*Problem to work on*. Word for word, transcribe all the entries shown below.

(Stored items)
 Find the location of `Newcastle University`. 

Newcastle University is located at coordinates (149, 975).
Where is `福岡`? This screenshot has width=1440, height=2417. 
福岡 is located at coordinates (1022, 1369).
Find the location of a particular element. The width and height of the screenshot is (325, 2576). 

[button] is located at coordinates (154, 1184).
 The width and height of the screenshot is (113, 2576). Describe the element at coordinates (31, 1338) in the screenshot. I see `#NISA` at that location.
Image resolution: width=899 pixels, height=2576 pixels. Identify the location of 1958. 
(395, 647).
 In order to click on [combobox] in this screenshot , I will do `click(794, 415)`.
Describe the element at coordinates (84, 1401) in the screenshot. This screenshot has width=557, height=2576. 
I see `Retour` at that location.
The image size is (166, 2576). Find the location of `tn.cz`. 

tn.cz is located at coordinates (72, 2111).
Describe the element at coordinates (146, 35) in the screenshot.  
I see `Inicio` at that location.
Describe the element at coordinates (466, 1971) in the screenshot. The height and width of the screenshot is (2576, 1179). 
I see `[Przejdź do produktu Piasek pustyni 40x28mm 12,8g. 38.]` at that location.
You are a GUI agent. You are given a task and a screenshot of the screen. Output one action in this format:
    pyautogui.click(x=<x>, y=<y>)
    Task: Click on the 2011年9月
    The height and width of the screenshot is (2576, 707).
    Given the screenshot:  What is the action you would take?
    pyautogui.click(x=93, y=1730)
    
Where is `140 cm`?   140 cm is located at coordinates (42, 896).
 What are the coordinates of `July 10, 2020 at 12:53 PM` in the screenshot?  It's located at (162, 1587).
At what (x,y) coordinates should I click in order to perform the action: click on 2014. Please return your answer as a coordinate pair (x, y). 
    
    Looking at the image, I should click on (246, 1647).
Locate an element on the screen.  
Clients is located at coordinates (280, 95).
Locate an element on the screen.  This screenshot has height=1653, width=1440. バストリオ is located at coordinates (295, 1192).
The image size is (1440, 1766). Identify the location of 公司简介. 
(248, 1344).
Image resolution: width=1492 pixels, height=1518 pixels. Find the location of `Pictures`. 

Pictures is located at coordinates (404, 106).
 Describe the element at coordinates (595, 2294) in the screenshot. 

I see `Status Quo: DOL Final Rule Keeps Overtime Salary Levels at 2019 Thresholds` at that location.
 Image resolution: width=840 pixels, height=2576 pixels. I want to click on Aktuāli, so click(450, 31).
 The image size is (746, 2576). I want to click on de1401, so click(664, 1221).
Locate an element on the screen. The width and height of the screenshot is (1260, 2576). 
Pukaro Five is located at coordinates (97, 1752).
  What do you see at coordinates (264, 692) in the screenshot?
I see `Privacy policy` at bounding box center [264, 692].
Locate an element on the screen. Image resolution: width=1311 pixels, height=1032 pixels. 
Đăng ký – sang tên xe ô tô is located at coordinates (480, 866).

*Result for this exercise*.
 Find the location of `Newcastle University`. 

Newcastle University is located at coordinates (149, 975).
Where is `福岡`? This screenshot has width=1440, height=2417. 
福岡 is located at coordinates (1022, 1369).
Find the location of a particular element. The width and height of the screenshot is (325, 2576). 

[button] is located at coordinates (154, 1184).
 The width and height of the screenshot is (113, 2576). Describe the element at coordinates (31, 1338) in the screenshot. I see `#NISA` at that location.
Image resolution: width=899 pixels, height=2576 pixels. Identify the location of 1958. 
(395, 647).
 In order to click on [combobox] in this screenshot , I will do `click(794, 415)`.
Describe the element at coordinates (84, 1401) in the screenshot. This screenshot has width=557, height=2576. 
I see `Retour` at that location.
The image size is (166, 2576). Find the location of `tn.cz`. 

tn.cz is located at coordinates (72, 2111).
Describe the element at coordinates (146, 35) in the screenshot.  
I see `Inicio` at that location.
Describe the element at coordinates (466, 1971) in the screenshot. The height and width of the screenshot is (2576, 1179). 
I see `[Przejdź do produktu Piasek pustyni 40x28mm 12,8g. 38.]` at that location.
You are a GUI agent. You are given a task and a screenshot of the screen. Output one action in this format:
    pyautogui.click(x=<x>, y=<y>)
    Task: Click on the 2011年9月
    The height and width of the screenshot is (2576, 707).
    Given the screenshot:  What is the action you would take?
    pyautogui.click(x=93, y=1730)
    
Where is `140 cm`?   140 cm is located at coordinates (42, 896).
 What are the coordinates of `July 10, 2020 at 12:53 PM` in the screenshot?  It's located at (162, 1587).
At what (x,y) coordinates should I click in order to perform the action: click on 2014. Please return your answer as a coordinate pair (x, y). 
    
    Looking at the image, I should click on (246, 1647).
Locate an element on the screen.  
Clients is located at coordinates (280, 95).
Locate an element on the screen.  This screenshot has height=1653, width=1440. バストリオ is located at coordinates (295, 1192).
The image size is (1440, 1766). Identify the location of 公司简介. 
(248, 1344).
Image resolution: width=1492 pixels, height=1518 pixels. Find the location of `Pictures`. 

Pictures is located at coordinates (404, 106).
 Describe the element at coordinates (595, 2294) in the screenshot. 

I see `Status Quo: DOL Final Rule Keeps Overtime Salary Levels at 2019 Thresholds` at that location.
 Image resolution: width=840 pixels, height=2576 pixels. I want to click on Aktuāli, so click(450, 31).
 The image size is (746, 2576). I want to click on de1401, so click(664, 1221).
Locate an element on the screen. The width and height of the screenshot is (1260, 2576). 
Pukaro Five is located at coordinates (97, 1752).
  What do you see at coordinates (264, 692) in the screenshot?
I see `Privacy policy` at bounding box center [264, 692].
Locate an element on the screen. Image resolution: width=1311 pixels, height=1032 pixels. 
Đăng ký – sang tên xe ô tô is located at coordinates (480, 866).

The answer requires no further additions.